▶ Data records
○ ○ ○

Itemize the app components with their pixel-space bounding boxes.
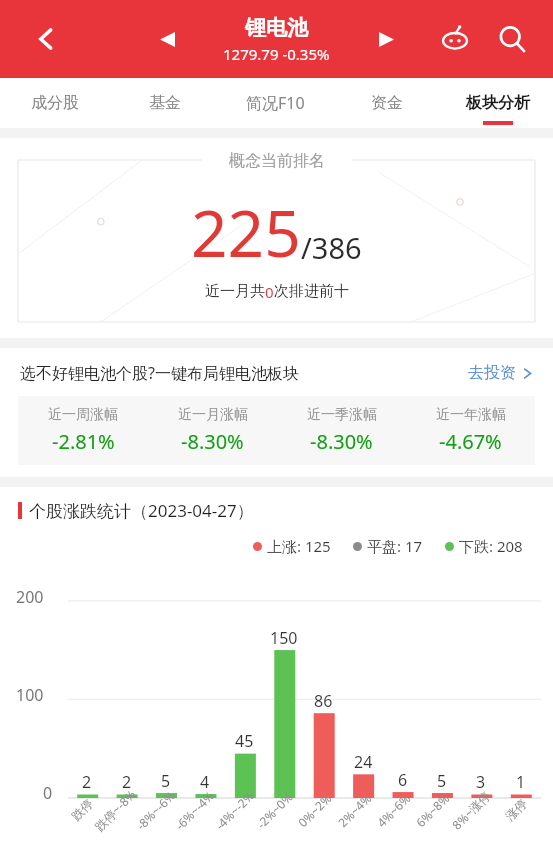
button[interactable]: 资金 (331, 78, 442, 128)
staticText: 概念当前排名 (229, 151, 325, 171)
staticText: 个股涨跌统计（2023-04-27） (29, 499, 254, 522)
staticText: 150 (270, 627, 298, 649)
staticText: 近一季涨幅 (307, 406, 377, 424)
staticText: 简况F10 (246, 92, 305, 114)
staticText: 锂电池 (245, 15, 308, 41)
button[interactable]: 板块分析 (442, 78, 553, 128)
staticText: 1279.79 -0.35% (223, 44, 330, 64)
staticText: 近一月共 (205, 282, 265, 301)
staticText: 次排进前十 (274, 282, 349, 301)
staticText: 100 (16, 684, 44, 706)
staticText: -8.30% (310, 428, 373, 455)
staticText: 资金 (371, 93, 403, 113)
staticText: 涨停 (502, 796, 530, 823)
staticText: 200 (16, 586, 44, 608)
button[interactable]: 成分股 (0, 78, 110, 128)
staticText: 选不好锂电池个股?一键布局锂电池板块 (20, 362, 468, 384)
staticText: 下跌: 208 (459, 536, 523, 556)
staticText: -2.81% (52, 428, 115, 455)
staticText: 去投资 (468, 363, 516, 383)
staticText: 8%~涨停 (448, 787, 494, 833)
staticText: 4%~6% (373, 790, 414, 830)
staticText: 板块分析 (466, 93, 530, 113)
staticText: 平盘: 17 (367, 536, 423, 556)
staticText: 近一年涨幅 (436, 406, 506, 424)
staticText: 2 (82, 771, 92, 793)
staticText: 3 (476, 771, 486, 793)
staticText: 1 (516, 771, 526, 793)
staticText: 225 (191, 189, 301, 276)
button[interactable]: Back (24, 17, 68, 61)
staticText: -8.30% (181, 428, 244, 455)
staticText: -8%~-6% (132, 787, 178, 833)
staticText: 0 (265, 282, 274, 302)
staticText: -2%~0% (253, 788, 296, 832)
staticText: 近一月涨幅 (178, 406, 248, 424)
button[interactable]: Next sector (369, 22, 403, 56)
staticText: 跌停~-8% (91, 786, 139, 834)
staticText: 0 (43, 782, 53, 804)
button[interactable]: AI assistant (433, 17, 477, 61)
staticText: -4.67% (439, 428, 502, 455)
staticText: 6 (398, 769, 408, 791)
staticText: 24 (354, 751, 373, 773)
staticText: /386 (301, 228, 362, 267)
button[interactable]: Search (489, 16, 535, 62)
staticText: 上涨: 125 (267, 536, 331, 556)
staticText: 45 (235, 730, 254, 752)
staticText: 近一周涨幅 (48, 406, 118, 424)
staticText: 跌停 (68, 796, 96, 823)
button[interactable]: Previous sector (150, 22, 184, 56)
button[interactable]: 基金 (110, 78, 220, 128)
staticText: 6%~8% (412, 790, 453, 830)
staticText: 成分股 (31, 93, 79, 113)
staticText: 4 (200, 771, 210, 793)
button[interactable]: 简况F10 (220, 78, 331, 128)
staticText: 86 (314, 690, 333, 712)
staticText: 0%~2% (294, 790, 335, 830)
staticText: -6%~-4% (172, 787, 218, 833)
staticText: 5 (437, 770, 447, 792)
button[interactable]: 选不好锂电池个股?一键布局锂电池板块 (0, 362, 553, 384)
staticText: 2 (122, 771, 132, 793)
staticText: 5 (161, 770, 171, 792)
staticText: 基金 (149, 93, 181, 113)
staticText: 2%~4% (334, 790, 375, 830)
staticText: -4%~-2% (212, 787, 258, 833)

○ ○ ○

▶ Task item
Report the number of lines in these entries that hold the word "选不好锂电池个股". Add nothing else.

▶ Response to the exercise
2